Teve um grande gesto de revolta e de dor. De novo os seus passos, mais pesados, mais lentos, se sumiram no corredor.
Ega ficou junto da porta, um momento, estarrecido. Depois foi-se despindo devagar, decidido a dizer a Carlos muito simplesmente, ao outro dia, antes de partir para Celorico, que a sua infâmia estava matando o avô, e o forçava a ele, seu melhor amigo, a fugir para a não testemunhar por mais tempo.
Mal acordou, puxou a mala para o meio do quarto, atirou para cima da cama, às braçadas, a roupa que ia emalar. E durante meia hora, em mangas de camisa, lidou nesta tarefa, misturando aos seus pensamentos de cólera lembranças da soirée da véspera, certos olhares da Alvim, certas esperanças que lhe tornavam saudosa a partida. Um alegre sol dourava a varanda. Terminou por abrir a vidraça, respirar, olhar o belo azul de inverno. Lisboa ganhava tanto com aquele tempo! E já Celorico, a quinta, o padre Serafim, lhe estendiam de longe a sua sombra na alma.
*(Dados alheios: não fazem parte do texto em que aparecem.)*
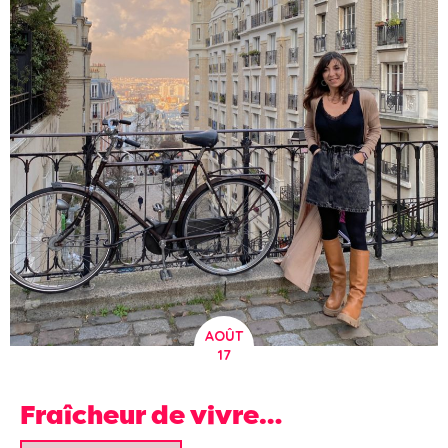
AOÛT
17
Fraîcheur de vivre…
Ao baixar os olhos viu o dog-cart de Carlos atrelado com a Tunante, que escarvava a calçada animada pelo ar vivo. Era Carlos decerto que ia sair cedo - para não se encontrar com ele e com o avô!
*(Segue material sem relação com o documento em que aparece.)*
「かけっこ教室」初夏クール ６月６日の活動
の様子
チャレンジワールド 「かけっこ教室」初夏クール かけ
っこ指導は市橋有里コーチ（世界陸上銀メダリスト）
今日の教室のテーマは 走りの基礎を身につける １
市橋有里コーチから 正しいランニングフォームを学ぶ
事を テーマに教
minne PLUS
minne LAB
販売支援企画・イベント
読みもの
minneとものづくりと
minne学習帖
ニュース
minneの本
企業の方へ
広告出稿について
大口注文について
Num receio de o não apanhar nesse dia, desceu correndo. Carlos aferrolhára-se na alcova de banho. Ega chamou, o outro não tugiu. Por fim Ega bateu, gritou através da porta, sem esconder a sua irritação:
- Tem a bondade de escutar!... Então partes para Santa Olávia, ou quê?
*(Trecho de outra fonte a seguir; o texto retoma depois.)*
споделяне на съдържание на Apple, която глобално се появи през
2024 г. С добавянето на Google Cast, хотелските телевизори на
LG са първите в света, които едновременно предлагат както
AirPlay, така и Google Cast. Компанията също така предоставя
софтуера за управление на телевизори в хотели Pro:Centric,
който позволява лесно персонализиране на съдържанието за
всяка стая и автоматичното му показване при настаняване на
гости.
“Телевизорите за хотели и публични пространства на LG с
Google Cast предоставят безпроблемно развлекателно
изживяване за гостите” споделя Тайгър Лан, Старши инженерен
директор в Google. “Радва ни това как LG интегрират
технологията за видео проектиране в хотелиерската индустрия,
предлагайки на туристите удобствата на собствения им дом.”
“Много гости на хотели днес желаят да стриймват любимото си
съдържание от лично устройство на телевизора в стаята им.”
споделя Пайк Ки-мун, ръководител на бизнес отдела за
Depois de um instante, Carlos lançou de lá, entre um rumor d'agua que caía:
- Não sei... Talvez... Logo te digo...
O outro não se conteve mais:
- É que se não pode ficar assim eternamente... Recebi uma carta de minha mãe... E se não partes para Santa Olávia, eu vou para Celorico... É absurdo! Já estamos nisto há três dias!
E quase se arrependia já da sua violência, quando a voz de Carlos se arrastou de dentro, humilde e cansada, numa suplica:
- Por quem és, Ega! Tem um bocado de paciência comigo. Eu logo te digo...
Numa daquelas súbitas emoções de nervoso, que o sacudiam os olhos do Ega humedeceram.